In 2001, a credit card ring that involved wait staff stole information from customers at Don Pablo's Mexican Kitchen in North Fayette and, prosecutors said, and made fraudulent purchases totaling $16,861.
That's not the only type of skulduggery that can happen. Ever hear of tip fraud? It happens when a server alters the tip when entering the final bill in the payment system. You could be charged an extra 50 cents, a few bucks or more, but unless you cross-check your receipts with your monthly statements, you probably wouldn't catch it.
Now, a new technology is being pushed by payment systems giant Verifone that's designed to speed transactions and combat fraud by keeping cards in customers' hands.
(Excerpt) Read more at post-gazette.com ...
More than a few banks offer 100% guarantee in the event of a fraud which means zero deductable.
Competition in the marketplace is good.
“I just tipped $5.00. I’m ruined!” LOL!
Unfortunately, the knockoff “Willard organizer” won’t help someone with no sense of humor.
I would like to see someone try to make good if their account is wiped out by a debit card.
Color me very skeptical of banks. (only use a credit union myself)
Basically there is no risk to using a credit card, says Schultheis. Federal consumer protection law limits the liability to $50. Few issuers even impose the $50, he adds.
Under the same scenario, many debit card issuers also assume the liability, but with qualifications. Card companies advertise zero liability. But read the fine print, advises Fox. Generally, the issuer requires notification within 48 hours of the occurrence. That window can close before a cardholder ever realizes there is a problem.

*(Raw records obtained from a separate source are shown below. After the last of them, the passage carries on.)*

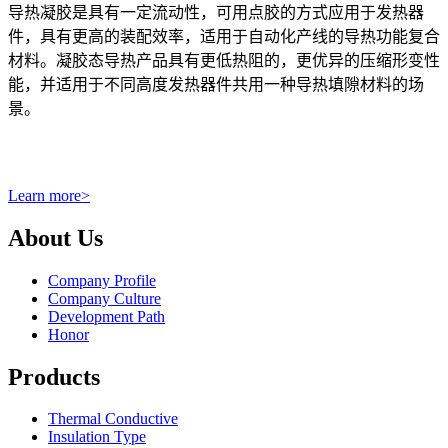
导热凝胶是具有一定流动性，可用点胶的方式应用于发热器
件，具有更高的装配效率，适用于自动化产线的导热功能复合
材料。凝胶态导热产品具有更低热阻的，更优异的压缩形变性
能，并适用于不同高度发热器件共用一种导热填隙材料的场
景。
Learn more
>
About Us
Company Profile
Company Culture
Development Path
Honor
Products
Thermal Conductive
Insulation Type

http://www.msnbc.msn.com/id/11726422/
ROTFLMAO!!
The only time we ever had our credit card info stolen though was when we moved up here from GA. We used the Discover exclusively for the trip. Discover refunded 100% of the bad charges, no questions asked. The biggest frustration was getting a new card...
back atcha
Is this your reference? If not, I guess I'm totally lost..

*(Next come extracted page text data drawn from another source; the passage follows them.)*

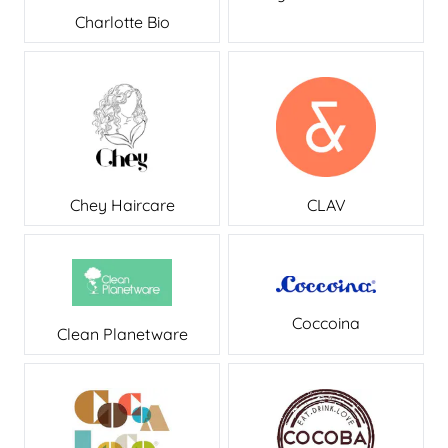
Charlotte Bio
CLAV
Chey Haircare
Coccoina
Clean Planetware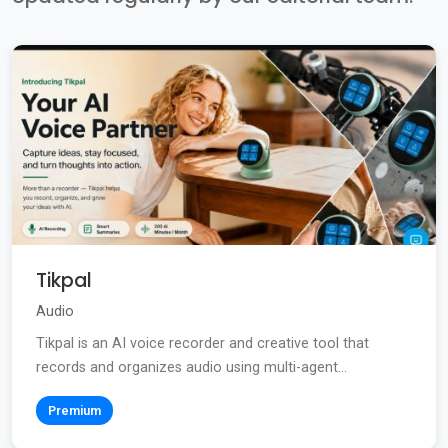
Tikpal
Audio
Tikpal is an AI voice recorder and creative tool that
records and organizes audio using multi-agent...
Premium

That's a good idea. I also only tip with cash, but have wondered if drawing a line through the cc card tip section looks like I'm stiffing the waitress when I go up to the counter to pay. (Like at a Denny's.)
I also keep my cc recipts until they've posted and I can review them online.

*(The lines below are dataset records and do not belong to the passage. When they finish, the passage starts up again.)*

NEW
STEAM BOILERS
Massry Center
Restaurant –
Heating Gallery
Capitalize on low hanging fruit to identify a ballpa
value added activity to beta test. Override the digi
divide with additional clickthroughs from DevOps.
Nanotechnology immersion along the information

actually I have seen it done multiple times when a bank restores money to criminally used debit cards. It is not that onerous a process.
Sorry. It’s from this episode of Seinfeld:
Old Man: “Hey, Morty, what’s wrong with these tip calculators?”
Morty: “What are you talking about?”
Old Man: “It’s overtipping. I just left five bucks for a BLT.”
Morty: “This isn’t a Wizard, it’s a Willard.”
Jerry: “A Willard? Saccamano, Sr. screwed me!”
Old Man #2: “Mine doesn’t have a seven!”
Old Man #3: “I’m ruined!”
Morty: “Jerry, why didn’t you get them Wizards?”
Jerry: “Because a real Wizard’s two hundred dollars.”
Morty: “You didn’t have a deal?”
Jerry: “No deal. Not hot.”
Old Man: “Morty, you, and Kramer, you’re finished.”
Kramer: “What?”
Old Man: “Everyone vote for the guy in the wheelchair.”
Kramer, getting up to leave: “Well, the people have spoken. Well, that’s it
for me. I’m, I’m headin’ back to New York.”
Jerry: “Dad, I’m sorry.”
Morty: “You should be! How could you spend two hundred dollars on a tip
calculator?!”
Jerry: “It does other things!”
That’s different from swiping ashtrays and salt shakers, I assume.
Our debit card is protected as though it were a credit card.
We tip the pizza delivery boy the current amount equal to a gallon of gasoline.